Comment by kevinventullo

15 hours ago

This year, our advanced Gemini model operated end-to-end in natural language, producing rigorous mathematical proofs directly from the official problem descriptions

I think I have a minority opinion here, but I’m a bit disappointed they seem to be moving away from formal techniques. I think if you ever want to truly “automate” math or do it at machine scale, e.g. creating proofs that would amount to thousands of pages of writing, there is simply no way forward but to formalize. Otherwise, one cannot get past the bottleneck of needing a human reviewer to understand and validate the proof.

If a Language Model is capable of producing rigorous natural language proofs then getting it to produce Lean (or whatever) proofs would not be a big deal.

Lean use in AlphaProof was something of a crutch (not saying this as a bad thing). Very specialized, very narrow with little use outside any other domain.

On the other hand, if you can achieve the same with general RL techniques and natural language then other hard-to-verify (a whole lot) domains are on the table.

  • If a Language Model is capable of producing rigorous natural language proofs then getting it to produce Lean (or whatever) proofs would not be a big deal.

    This is a wildly uninformed take. Even today there are plenty of basic statements which LLM’s can produce English language proofs of that have not been formalized.

    • Most mathematicians aren't much interested in translating statements for the fun of it, so whether a lot of basic statements are un-formalized doesn't mean much. And the point was never that formalization was easy.

      I said that if language models become capable enough of not needing a crutch, then adding one afterwards isn't a big deal. What exactly do you think Alphaproof is? Much worse LLMs were already doing what you are saying. There's a reason it preceded this and not the other way around.

      2 replies →

I'm a mathematician, although not doing research anymore. I can maybe offer a little bit of perspective on why we tend to be a little cooler on the formal techniques, which I think I've said on HN before.

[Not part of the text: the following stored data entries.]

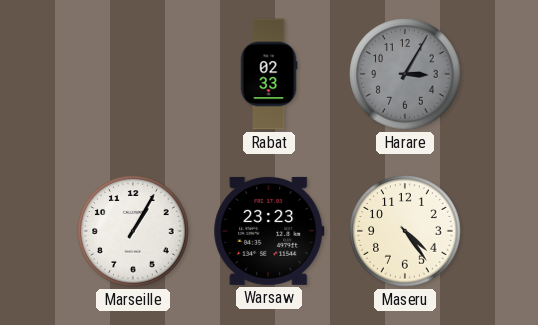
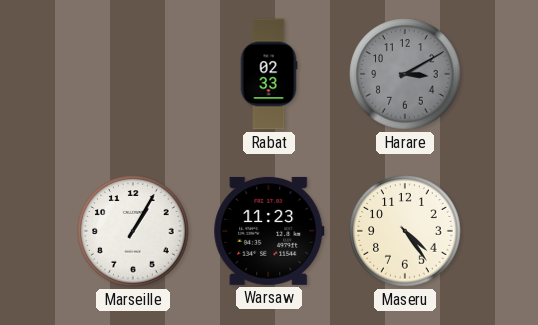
Harare: 3:05 -> 3:10
Warsaw: 23:23 -> 11:23
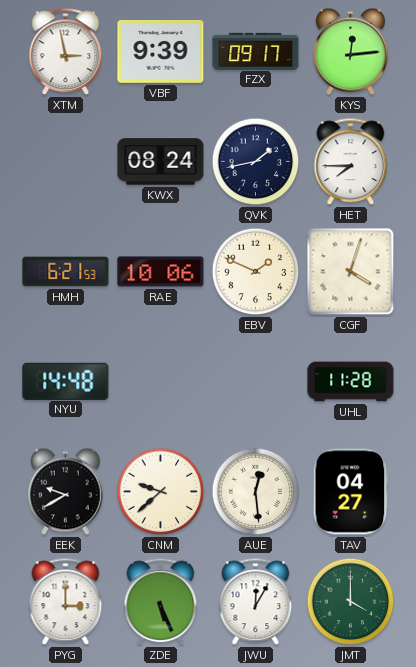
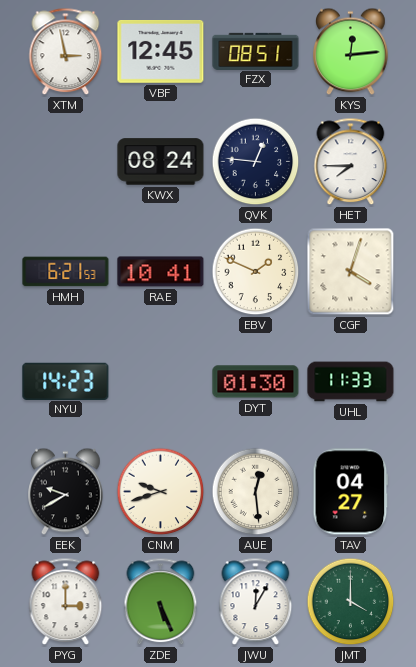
VBF: 9:39 -> 12:45
FZX: 09:17 -> 08:51
QVK: 1:43 -> 12:46
RAE: 10:06 -> 10:41
NYU: 14:48 -> 14:23
DYT: none -> 01:30
UHL: 11:28 -> 11:33
CNM: 9:38 -> 9:42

I'm actually prepared to agree wholeheartedly with what you say here: I don't think there'd be any realistic way to produce thousand-page proofs without formalization, and certainly I wouldn't trust such a proof without some way to verify it formally. But I also don't think we really want them all that much!

The ultimate reason I think is that what really lights a fire under most mathematicians is the desire to know why a result is true; the explanation is really the product, much more so than just the yes-or-no answer. For example, I was never a number theorist, but I think most people who are informed enough to have an opinion think that the Riemann Hypothesis is probably true, and I know that they're not actually waiting around to find out. There are lots of papers that get published whose results take the form "If the Riemann Hypothesis is true then [my new theorem]."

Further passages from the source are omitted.